DFG officials and the state's fishing industry have expressed concern that the white bass--which eat the juvenile fry of other game fish--could travel north into the bay and deplete the salmon population if the poisoning isn't carried out soon.
DFG management plans to confer with the attorney general's office as soon as possible on how to obtain a speedy hearing and resolution to the appeal.
In papers filed with the Supreme Court, Margaret Woodbury, deputy Tulare County counsel, said the program "will seriously damage the economic viability of many businesses in Tulare County dependent upon fishing and water recreation."
The DFG warns those wishing to apply for a permit to hunt waterfowl at Baldwin Lake this season that the lack of significant rainfall at the shallow wetland area west of Big Bear Lake has resulted in the "temporary demise of Baldwin as a viable waterfowl hunting location."
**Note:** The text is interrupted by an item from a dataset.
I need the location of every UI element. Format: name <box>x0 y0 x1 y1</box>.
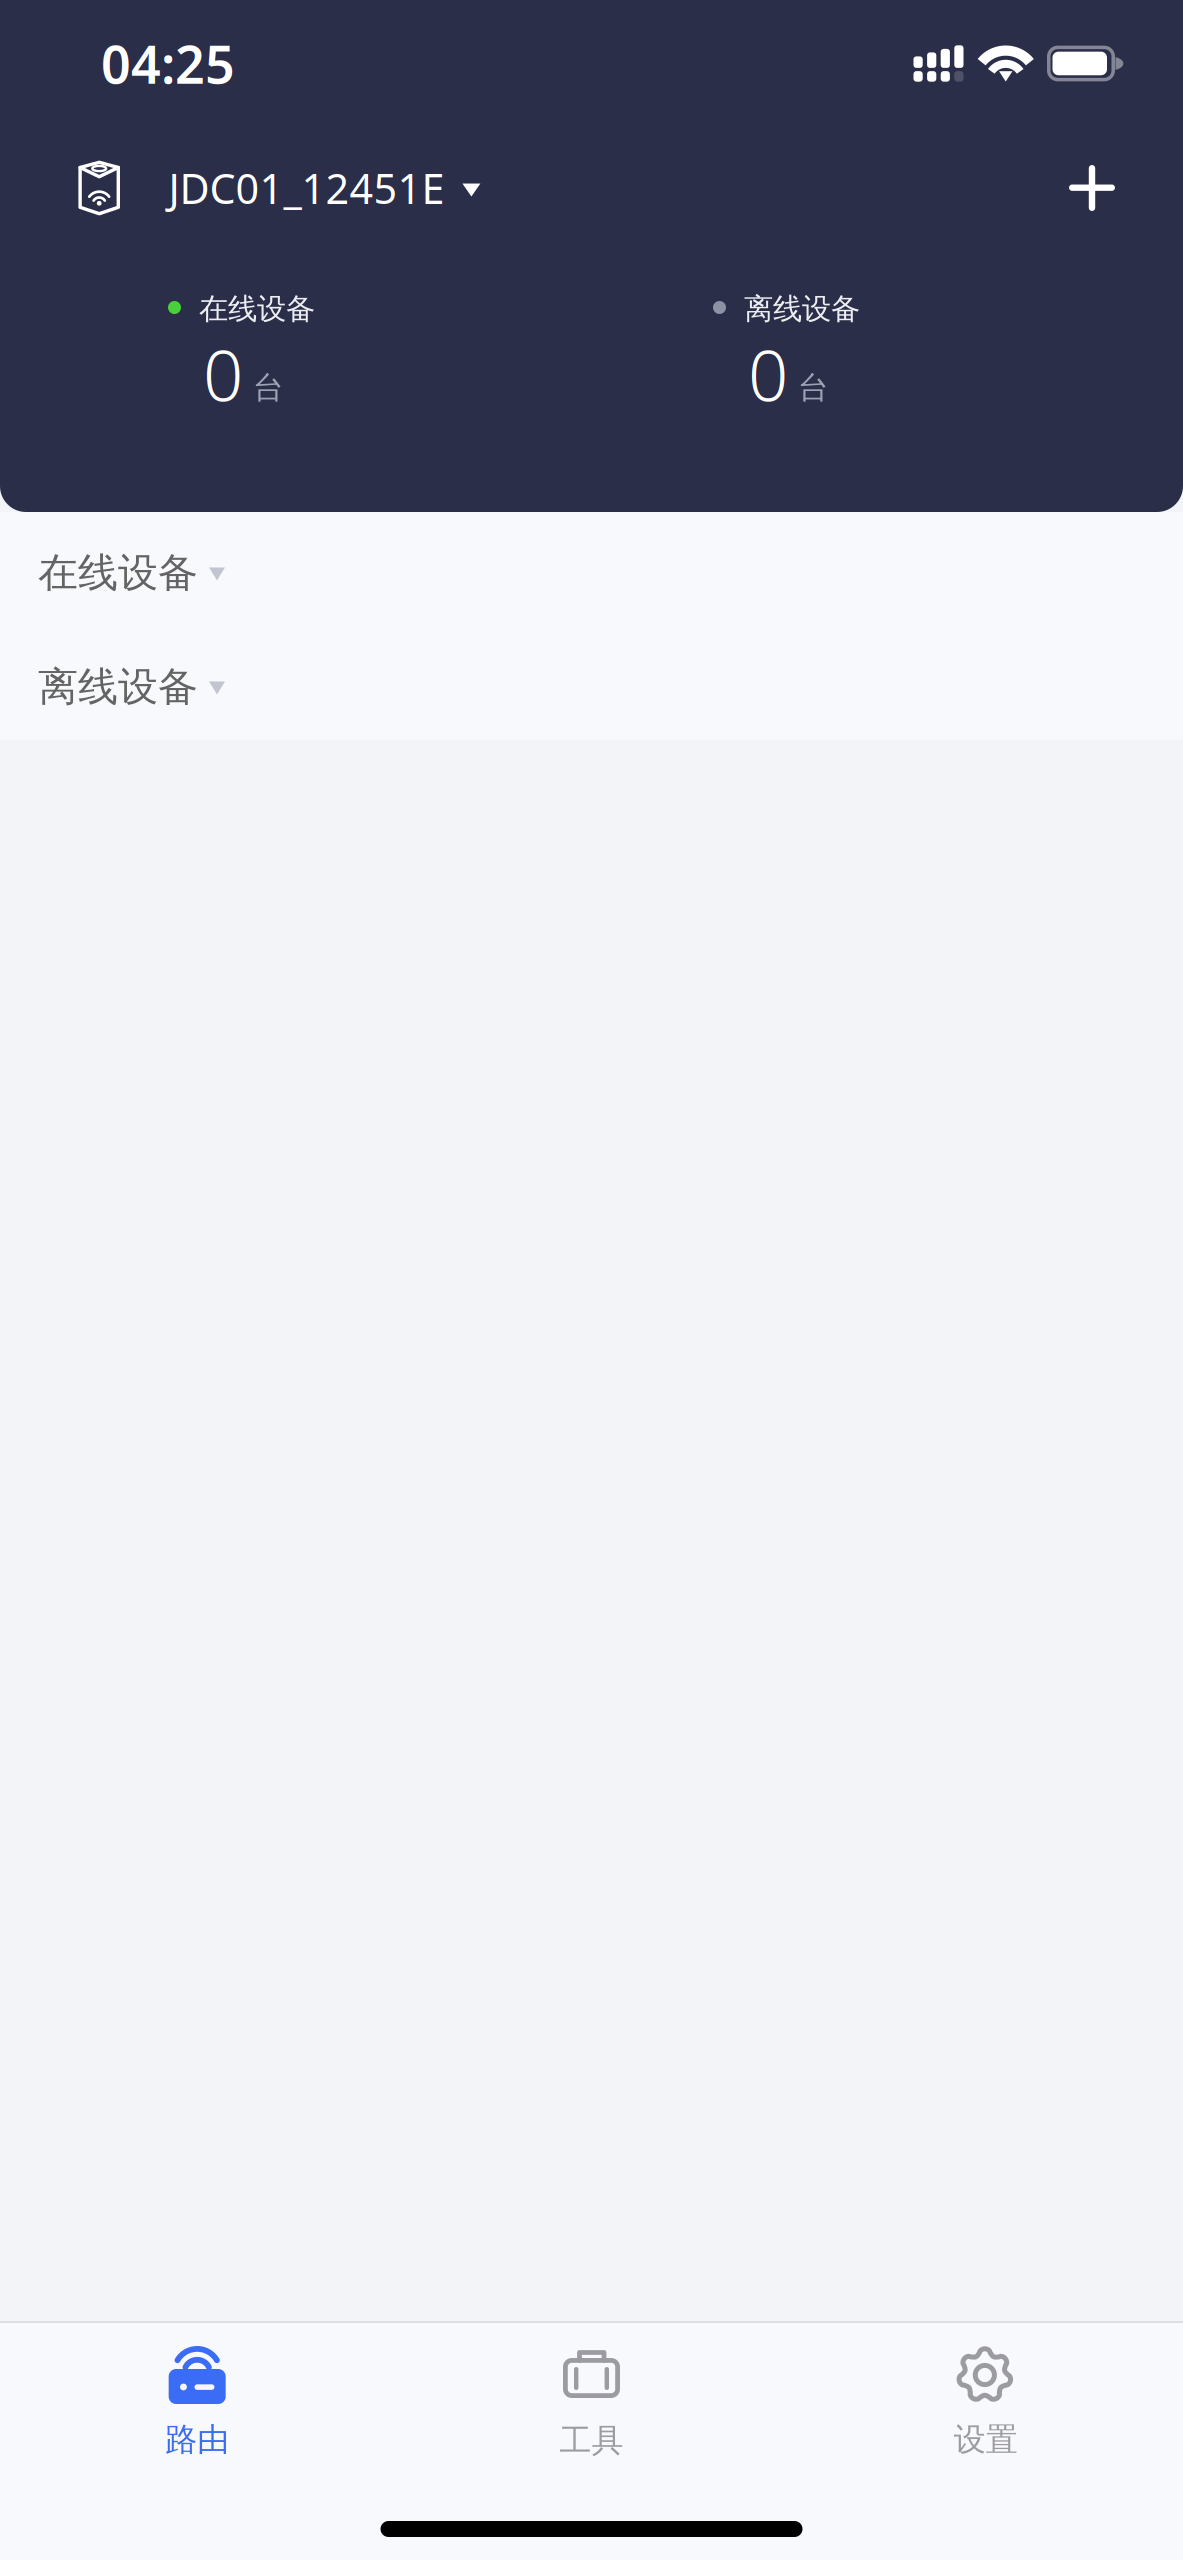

Briefly Waterfowl hunting regulation booklets for the 1987-88 season--which begins Oct. 17--are available at DFG offices and sporting goods dealers statewide. . . . A $1 daily user fee will go into effect later this month at four state wildlife areas--Gray Lodge north of Sacramento, Los Banos in the Central Valley, and Imperial and San Jacinto in Southern California, the DFG announced, adding that the areas are visited by about 129,000 outdoor enthusiasts each year. . . . The U.S. Fish and Wildlife Service says that the bay checkerspot butterfly, which is seen only at a few sites in the Bay area, has been listed as a threatened species under the Federal Endangered Species Act. . . . Flycasting demonstrations and free instruction for all skill levels will be offered to the public by Wilderness Fly Fishers Oct. 24 at 9 a.m. at the Rancho Park pond in Cheviot Hills.